54TH STREET TRAFFIC CAM

POST 17

10:41:28

3.

4x4 Chevrolet noir, vitres opaques, pas de plaque d'immatriculation. S'il avait encore eu des doutes quant à l'organisation pour laquelle ils œuvraient cette scène venait de les dissiper : les grosses voitures, les impers gris sur les costumes bien taillés... tout ça puait le gouvernement américain.
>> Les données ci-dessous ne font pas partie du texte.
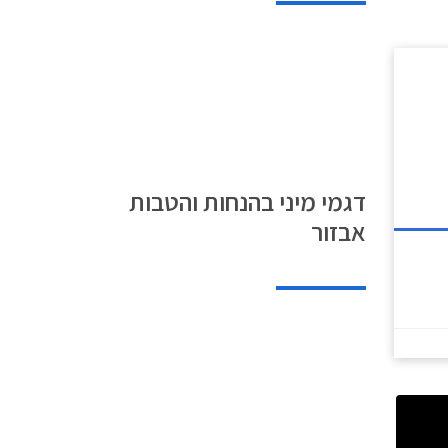
דגמי מיני בהנחות והטבות
אבזור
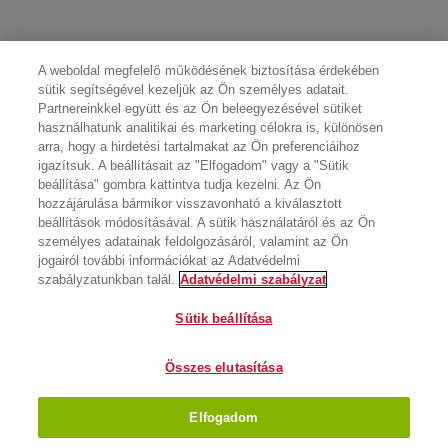
A weboldal megfelelő működésének biztosítása érdekében
sütik segítségével kezeljük az Ön személyes adatait.
Partnereinkkel együtt és az Ön beleegyezésével sütiket
használhatunk analitikai és marketing célokra is, különösen
arra, hogy a hirdetési tartalmakat az Ön preferenciáihoz
igazítsuk. A beállításait az "Elfogadom" vagy a "Sütik
beállítása" gombra kattintva tudja kezelni. Az Ön
hozzájárulása bármikor visszavonható a kiválasztott
beállítások módosításával. A sütik használatáról és az Ön
személyes adatainak feldolgozásáról, valamint az Ön
jogairól további információkat az Adatvédelmi
szabályzatunkban talál.
Adatvédelmi szabályzat
Sütik beállítása
Összes elutasítása
Elfogadom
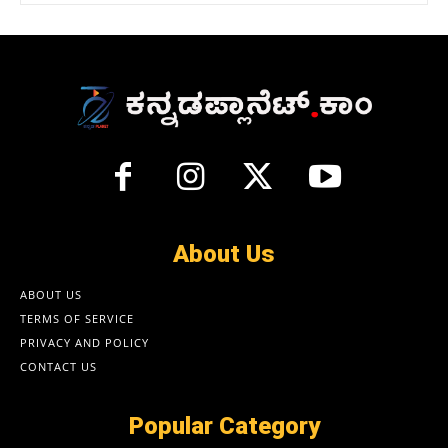
About Us
ABOUT US
TERMS OF SERVICE
PRIVACY AND POLICY
CONTACT US
Popular Category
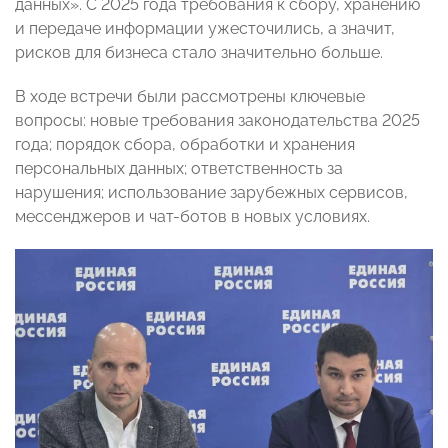
данных». С 2025 года требования к сбору, хранению
и передаче информации ужесточились, а значит,
рисков для бизнеса стало значительно больше.
В ходе встречи были рассмотрены ключевые
вопросы: новые требования законодательства 2025
года; порядок сбора, обработки и хранения
персональных данных; ответственность за
нарушения; использование зарубежных сервисов,
мессенджеров и чат-ботов в новых условиях.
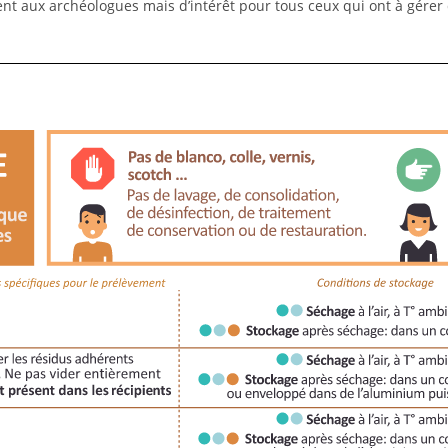
t aux archéologues mais d’intérêt pour tous ceux qui ont à gérer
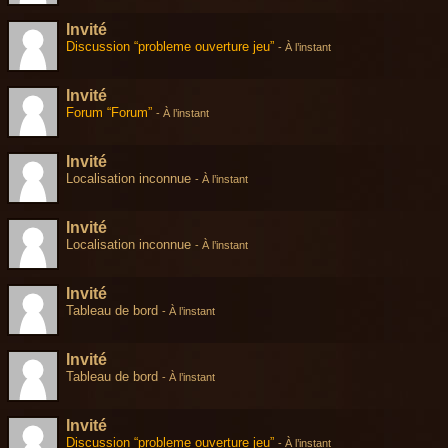
Invité
Discussion “probleme ouverture jeu”
-
À l’instant
Invité
Forum “Forum”
-
À l’instant
Invité
Localisation inconnue
-
À l’instant
Invité
Localisation inconnue
-
À l’instant
Invité
Tableau de bord
-
À l’instant
Invité
Tableau de bord
-
À l’instant
Invité
Discussion “probleme ouverture jeu”
-
À l’instant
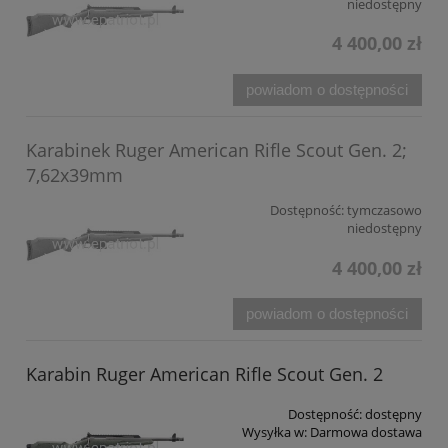
niedostępny
4 400,00 zł
powiadom o dostępności
Karabinek Ruger American Rifle Scout Gen. 2;
7,62x39mm
Dostępność:
tymczasowo
niedostępny
4 400,00 zł
powiadom o dostępności
Karabin Ruger American Rifle Scout Gen. 2
Dostępność:
dostępny
Wysyłka w:
Darmowa dostawa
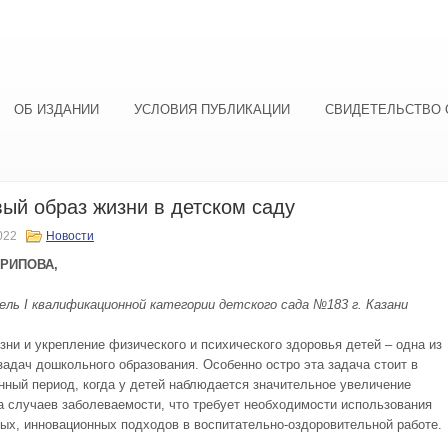
ОБ ИЗДАНИИ
УСЛОВИЯ ПУБЛИКАЦИИ
СВИДЕТЕЛЬСТВО 
ый образ жизни в детском саду
022
Новости
АРИПОВА,
ель
I
квалификационной категории детского сада №183 г. Казани
зни и укрепление физического и психического здоровья детей – одна из
задач дошкольного образования. Особенно остро эта задача стоит в
нный период, когда у детей наблюдается значительное увеличение
а случаев заболеваемости, что требует необходимости использования
ых, инновационных подходов в воспитательно-оздоровительной работе.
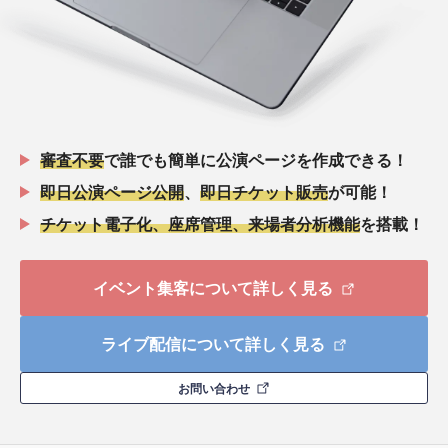
審査不要
で誰でも簡単に公演ページを作成できる！
即日公演ページ公開
、
即日チケット販売
が可能！
チケット電子化、座席管理、来場者分析機能
を搭載！
イベント集客について詳しく見る
ライブ配信について詳しく見る
お問い合わせ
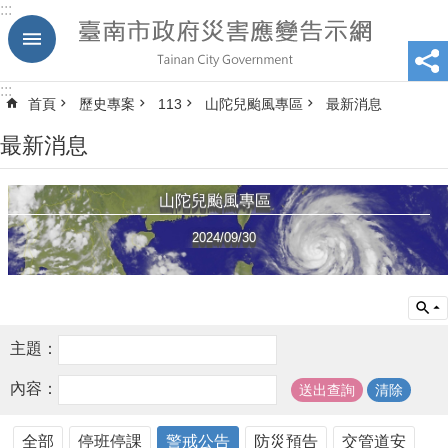
:::
跳到主要內容區塊
:::
首頁
歷史專案
113
山陀兒颱風專區
最新消息
最新消息
山陀兒颱風專區
2024/09/30
主題：
內容：
全部
停班停課
警戒公告
防災預告
交管道安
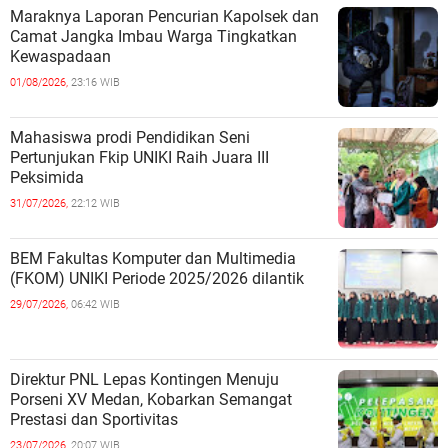
Maraknya Laporan Pencurian Kapolsek dan
Camat Jangka Imbau Warga Tingkatkan
Kewaspadaan
01/08/2026,
23:16 WIB
Mahasiswa prodi Pendidikan Seni
Pertunjukan Fkip UNIKI Raih Juara III
Peksimida
31/07/2026,
22:12 WIB
BEM Fakultas Komputer dan Multimedia
(FKOM) UNIKI Periode 2025/2026 dilantik
29/07/2026,
06:42 WIB
Direktur PNL Lepas Kontingen Menuju
Porseni XV Medan, Kobarkan Semangat
Prestasi dan Sportivitas
23/07/2026,
20:07 WIB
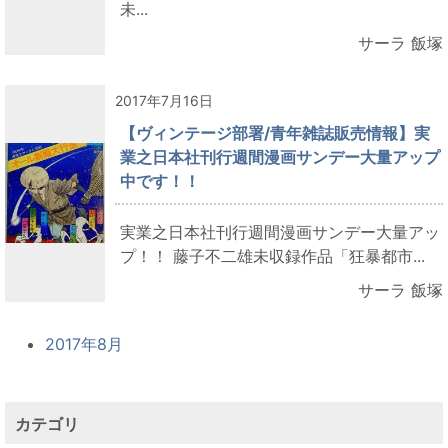
未...
サーラ 飯塚
2017年7月16日
【ヴィンテージ部署/青年雑誌販売情報】実
業之日本社刊行週間漫画サンデー大量アップ
中です！！
実業之日本社刊行週間漫画サンデー大量アッ
プ！！ 藤子不二雄未収録作品「狂暴都市...
サーラ 飯塚
2017年8月
カテゴリ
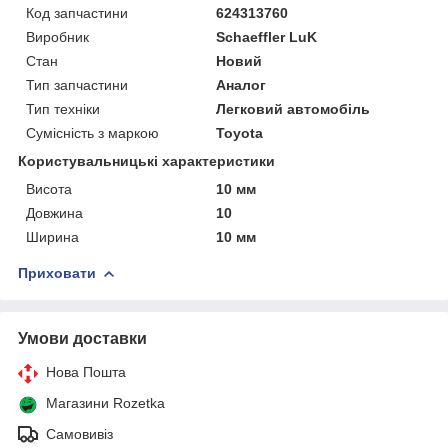
Код запчастини
624313760
Виробник
Schaeffler LuK
Стан
Новий
Тип запчастини
Аналог
Тип техніки
Легковий автомобіль
Сумісність з маркою
Toyota
Користувальницькі характеристики
Висота
10 мм
Довжина
10
Ширина
10 мм
Приховати
Умови доставки
Нова Пошта
Магазини Rozetka
Самовивіз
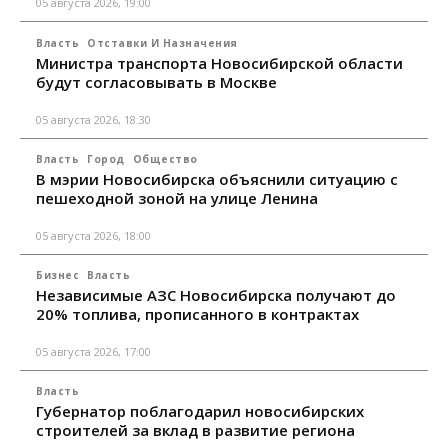
05 августа 2026, 19:00
Власть
Отставки И Назначения
Министра транспорта Новосибирской области
будут согласовывать в Москве
05 августа 2026, 18:30
Власть
Город
Общество
В мэрии Новосибирска объяснили ситуацию с
пешеходной зоной на улице Ленина
05 августа 2026, 18:00
Бизнес
Власть
Независимые АЗС Новосибирска получают до
20% топлива, прописанного в контрактах
05 августа 2026, 17:00
Власть
Губернатор поблагодарил новосибирских
строителей за вклад в развитие региона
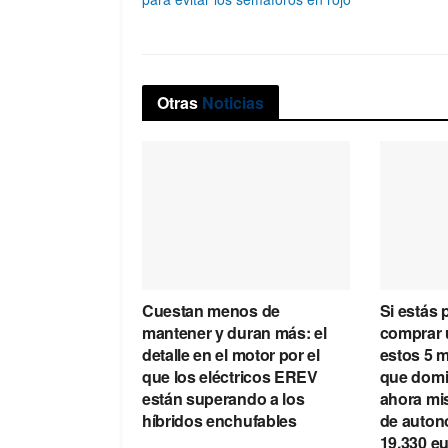
Otras
Noticias
Cuestan menos de
Si estás
mantener y duran más: el
comprar u
detalle en el motor por el
estos 5 
que los eléctricos EREV
que domi
están superando a los
ahora mi
híbridos enchufables
de auton
19.330 e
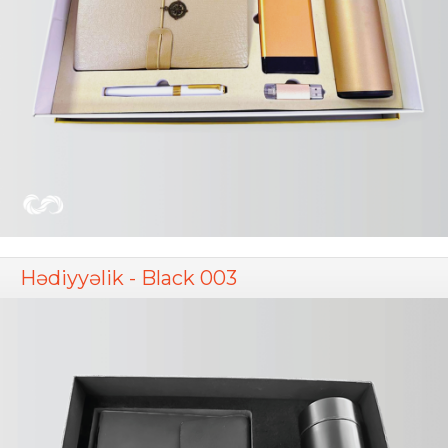
Hədiyyəlik - Black 003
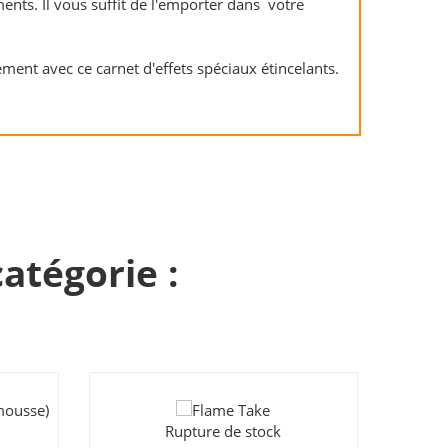
ments. Il vous suffit de l'emporter dans votre
ent avec ce carnet d'effets spéciaux étincelants.
atégorie :
Rupture de stock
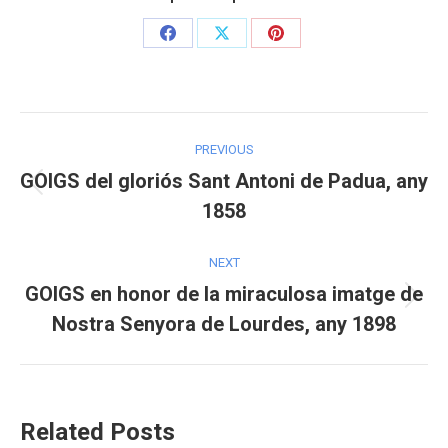
Share
Share
Share
on
on
on
Facebook
X
Pinterest
Post
PREVIOUS
navigation
GOIGS del gloriós Sant Antoni de Padua, any
Previous
1858
post:
NEXT
GOIGS en honor de la miraculosa imatge de
Next
Nostra Senyora de Lourdes, any 1898
post:
Related Posts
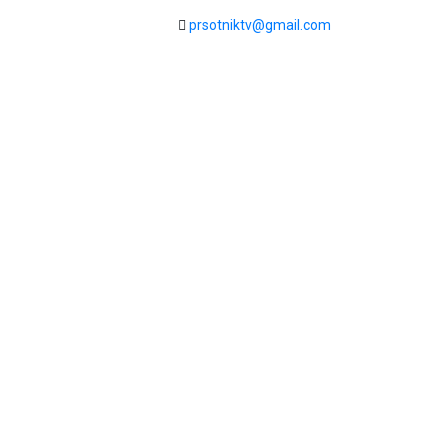
prsotniktv@gmail.com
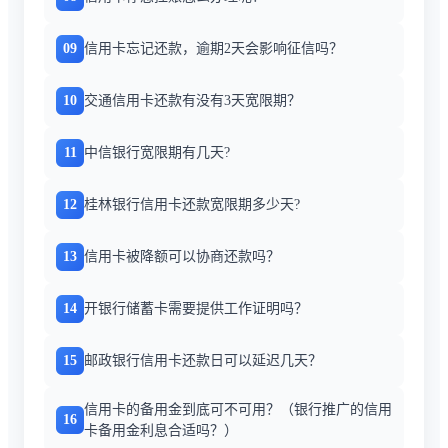
09
信用卡忘记还款，逾期2天会影响征信吗？
10
交通信用卡还款有没有3天宽限期？
11
中信银行宽限期有几天?
12
桂林银行信用卡还款宽限期多少天?
13
信用卡被降额可以协商还款吗？
14
开银行储蓄卡需要提供工作证明吗？
15
邮政银行信用卡还款日可以延迟几天？
信用卡的备用金到底可不可用？（银行推广的信用
16
卡备用金利息合适吗？）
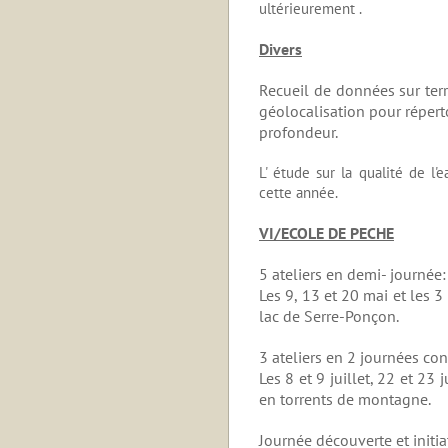
ultérieurement .
Divers
Recueil de données sur terr
géolocalisation pour répert
profondeur.
L' étude sur la qualité de l'
cette année.
VI/ECOLE DE PECHE
5 ateliers en demi- journée:
Les 9, 13 et 20 mai et les 
lac de Serre-Ponçon.
3 ateliers en 2 journées con
Les 8 et 9 juillet, 22 et 23 j
en torrents de montagne.
Journée découverte et initia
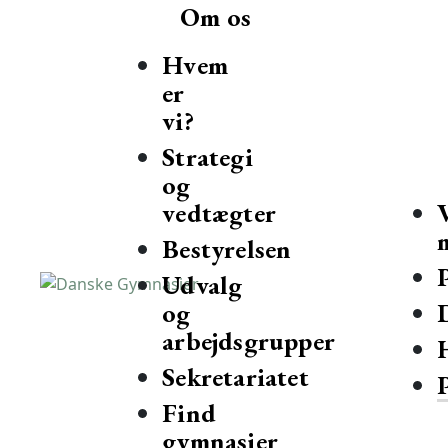
Om os
Hvem
er
vi?
Strategi
og
vedtægter
Bestyrelsen
Udvalg
og
Danske Gymnasier
Danske Gymnasier er interesseorganisation for de almene gy
arbejdsgrupper
Sekretariatet
Find
gymnasier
FBI, CIA, impossible à déterminer pour l'instant mais cela suffisait amplement pour prendre les premières mesures.

Il aurait été infiniment plus commode pour Finch et pour lui qu'il s'agisse d'ennemis étrangers, de riches dealers ou de mafiosi que l'Agent Spécial Andrea Cardelli aurait un peu trop chatouillés : ainsi ils auraient pu intervenir pour la préserver sans courir de risques supérieurs à ceux qu'ils expérimentaient couramment lors de leurs missions particulières. Mais ils s'exposaient à un danger bien différent si les types à sa poursuite travaillaient pour les grosses pointures nationales : tous les services de renseignements étaient aux trousses de John. D'abord Snow et sa fine équipe, puis l'escadron monté par Donnelly avec l'appui réfractaire de Carter. L'Agence comme le Bureau l'avaient en ligne de mire depuis des mois alors si ses anciens collègues se trouvaient derrière la gâchette, faire barrage de son corps devant ce Numéro le conduirait à coup sûr derrière les barreaux. Ou pire.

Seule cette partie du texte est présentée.